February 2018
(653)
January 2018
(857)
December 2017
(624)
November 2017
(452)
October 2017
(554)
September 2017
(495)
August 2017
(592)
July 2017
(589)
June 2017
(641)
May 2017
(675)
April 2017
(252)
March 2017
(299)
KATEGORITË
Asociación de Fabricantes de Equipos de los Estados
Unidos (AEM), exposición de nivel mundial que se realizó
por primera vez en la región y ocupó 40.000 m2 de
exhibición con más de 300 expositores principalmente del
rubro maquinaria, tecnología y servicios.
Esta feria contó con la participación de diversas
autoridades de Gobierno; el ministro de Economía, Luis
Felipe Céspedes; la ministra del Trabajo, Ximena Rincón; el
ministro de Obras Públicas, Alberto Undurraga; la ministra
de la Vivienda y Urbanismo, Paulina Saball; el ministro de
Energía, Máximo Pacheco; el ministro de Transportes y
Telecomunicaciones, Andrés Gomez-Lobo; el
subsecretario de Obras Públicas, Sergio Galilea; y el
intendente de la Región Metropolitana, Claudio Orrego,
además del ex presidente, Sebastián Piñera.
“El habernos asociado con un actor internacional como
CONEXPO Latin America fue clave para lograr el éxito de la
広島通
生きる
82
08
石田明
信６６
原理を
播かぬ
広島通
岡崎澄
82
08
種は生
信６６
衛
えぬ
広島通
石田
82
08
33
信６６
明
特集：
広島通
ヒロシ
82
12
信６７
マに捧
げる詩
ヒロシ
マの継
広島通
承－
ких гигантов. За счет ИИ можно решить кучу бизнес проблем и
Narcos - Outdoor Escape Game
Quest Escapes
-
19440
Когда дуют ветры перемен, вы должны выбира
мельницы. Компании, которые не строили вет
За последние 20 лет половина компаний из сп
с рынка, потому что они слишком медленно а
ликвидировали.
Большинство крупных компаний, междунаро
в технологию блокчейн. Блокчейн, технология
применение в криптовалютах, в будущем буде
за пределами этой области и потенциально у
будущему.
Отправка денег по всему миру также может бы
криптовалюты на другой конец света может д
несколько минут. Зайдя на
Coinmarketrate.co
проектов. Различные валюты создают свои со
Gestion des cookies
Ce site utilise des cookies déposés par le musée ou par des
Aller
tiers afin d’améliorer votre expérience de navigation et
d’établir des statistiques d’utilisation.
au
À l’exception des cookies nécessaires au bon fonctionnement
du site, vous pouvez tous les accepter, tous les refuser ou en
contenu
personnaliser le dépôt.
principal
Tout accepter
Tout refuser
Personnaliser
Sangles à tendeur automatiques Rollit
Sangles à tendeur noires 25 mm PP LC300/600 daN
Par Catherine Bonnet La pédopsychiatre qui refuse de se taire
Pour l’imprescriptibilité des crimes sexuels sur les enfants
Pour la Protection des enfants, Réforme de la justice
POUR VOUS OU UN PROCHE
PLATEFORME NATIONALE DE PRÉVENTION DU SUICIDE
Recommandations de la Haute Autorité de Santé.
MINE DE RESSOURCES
◇ ◇ ◇ ◇ ◇ ◇ ◇
## The problem
Return all of the data above exactly, leaving out no line.

## Response
February 2018
(653)
January 2018
(857)
December 2017
(624)
November 2017
(452)
October 2017
(554)
September 2017
(495)
August 2017
(592)
July 2017
(589)
June 2017
(641)
May 2017
(675)
April 2017
(252)
March 2017
(299)
KATEGORITË
Asociación de Fabricantes de Equipos de los Estados
Unidos (AEM), exposición de nivel mundial que se realizó
por primera vez en la región y ocupó 40.000 m2 de
exhibición con más de 300 expositores principalmente del
rubro maquinaria, tecnología y servicios.
Esta feria contó con la participación de diversas
autoridades de Gobierno; el ministro de Economía, Luis
Felipe Céspedes; la ministra del Trabajo, Ximena Rincón; el
ministro de Obras Públicas, Alberto Undurraga; la ministra
de la Vivienda y Urbanismo, Paulina Saball; el ministro de
Energía, Máximo Pacheco; el ministro de Transportes y
Telecomunicaciones, Andrés Gomez-Lobo; el
subsecretario de Obras Públicas, Sergio Galilea; y el
intendente de la Región Metropolitana, Claudio Orrego,
además del ex presidente, Sebastián Piñera.
“El habernos asociado con un actor internacional como
CONEXPO Latin America fue clave para lograr el éxito de la
広島通
生きる
82
08
石田明
信６６
原理を
播かぬ
広島通
岡崎澄
82
08
種は生
信６６
衛
えぬ
広島通
石田
82
08
33
信６６
明
特集：
広島通
ヒロシ
82
12
信６７
マに捧
げる詩
ヒロシ
マの継
広島通
承－
ких гигантов. За счет ИИ можно решить кучу бизнес проблем и
Narcos - Outdoor Escape Game
Quest Escapes
-
19440
Когда дуют ветры перемен, вы должны выбира
мельницы. Компании, которые не строили вет
За последние 20 лет половина компаний из сп
с рынка, потому что они слишком медленно а
ликвидировали.
Большинство крупных компаний, междунаро
в технологию блокчейн. Блокчейн, технология
применение в криптовалютах, в будущем буде
за пределами этой области и потенциально у
будущему.
Отправка денег по всему миру также может бы
криптовалюты на другой конец света может д
несколько минут. Зайдя на
Coinmarketrate.co
проектов. Различные валюты создают свои со
Gestion des cookies
Ce site utilise des cookies déposés par le musée ou par des
Aller
tiers afin d’améliorer votre expérience de navigation et
d’établir des statistiques d’utilisation.
au
À l’exception des cookies nécessaires au bon fonctionnement
du site, vous pouvez tous les accepter, tous les refuser ou en
contenu
personnaliser le dépôt.
principal
Tout accepter
Tout refuser
Personnaliser
Sangles à tendeur automatiques Rollit
Sangles à tendeur noires 25 mm PP LC300/600 daN
Par Catherine Bonnet La pédopsychiatre qui refuse de se taire
Pour l’imprescriptibilité des crimes sexuels sur les enfants
Pour la Protection des enfants, Réforme de la justice
POUR VOUS OU UN PROCHE
PLATEFORME NATIONALE DE PRÉVENTION DU SUICIDE
Recommandations de la Haute Autorité de Santé.
MINE DE RESSOURCES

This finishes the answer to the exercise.